Der heilige Pestpatron Rochus wird in uns lebendig, wenn wir von Seuchen, Pest und Hungersnot hören. Auf Bildern und Fresken sehen wir ihn als Retter in allen Arten von Seuchen, namentlich der Pest. Eine besondere Verherrlichung wurde dem heiligen Rochus durch die Scuola Grande di San Rocco in Venedig zuteil. Kein Geringerer als Jacopo Tintoretto wurde mit der Darstellung von Szenen aus dem Leben des heiligen Rochus beauftragt.

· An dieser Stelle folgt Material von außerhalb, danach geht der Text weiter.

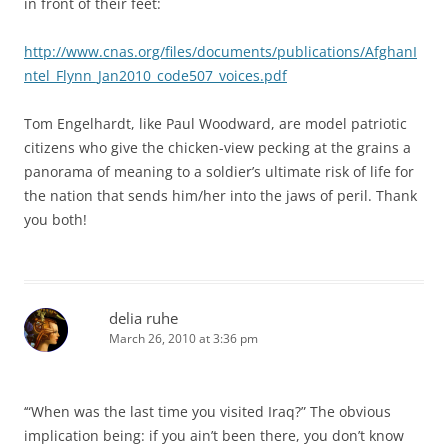
in front of their feet:
http://www.cnas.org/files/documents/publications/AfghanI
ntel_Flynn_Jan2010_code507_voices.pdf
Tom Engelhardt, like Paul Woodward, are model patriotic
citizens who give the chicken-view pecking at the grains a
panorama of meaning to a soldier’s ultimate risk of life for
the nation that sends him/her into the jaws of peril. Thank
you both!
delia ruhe
March 26, 2010 at 3:36 pm
‘“When was the last time you visited Iraq?” The obvious
implication being: if you ain’t been there, you don’t know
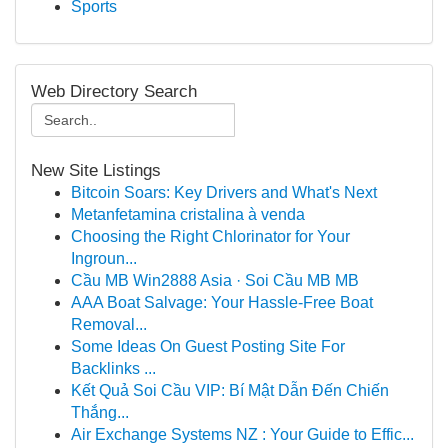
Sports
Web Directory Search
New Site Listings
Bitcoin Soars: Key Drivers and What's Next
Metanfetamina cristalina à venda
Choosing the Right Chlorinator for Your
Ingroun...
Cầu MB Win2888 Asia · Soi Cầu MB MB
AAA Boat Salvage: Your Hassle-Free Boat
Removal...
Some Ideas On Guest Posting Site For
Backlinks ...
Kết Quả Soi Cầu VIP: Bí Mật Dẫn Đến Chiến
Thắng...
Air Exchange Systems NZ : Your Guide to Effic...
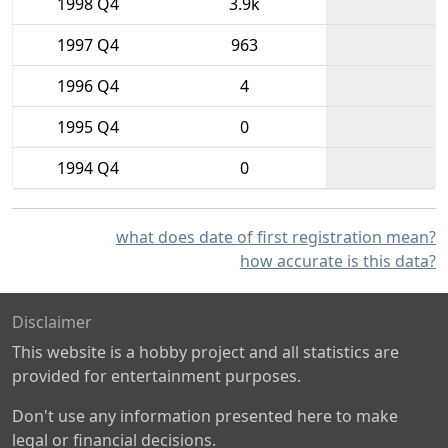
1998 Q4
3.9k
1997 Q4
963
1996 Q4
4
1995 Q4
0
1994 Q4
0
what does date of first registration mean?
how accurate is this data?
Disclaimer
This website is a hobby project and all statistics are
provided for entertainment purposes.
Don't use any information presented here to make
legal or financial decisions.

Die Kunst der Medizin hat trotz großer Erfolge die Seuchen nicht vollständig aus der Welt schaffen können. Wie schwer ist die Menschheit bedrängt, wenn unbekannte Krankheiten auftreten. Wie hilflos sind wir gegenüber AIDS, wie machtlos gegenüber dem Rinderwahnsinn (BSE) und der damit zusammenhängenden Creutzfeldt-Jakob-Krankheit. 


Wie tröstlich klingen die Großtaten des heiligen Rochus, der mit seinem Vertrauen in die Hilfe Gottes den Menschen geholfen hat. Seine Spuren sind zwar verblaßt, doch die ungelösten Fragen der Medizin geben uns Hoffnung, daß wir mit einer baldigen Renaissance des heiligen Rochus rechnen dürfen.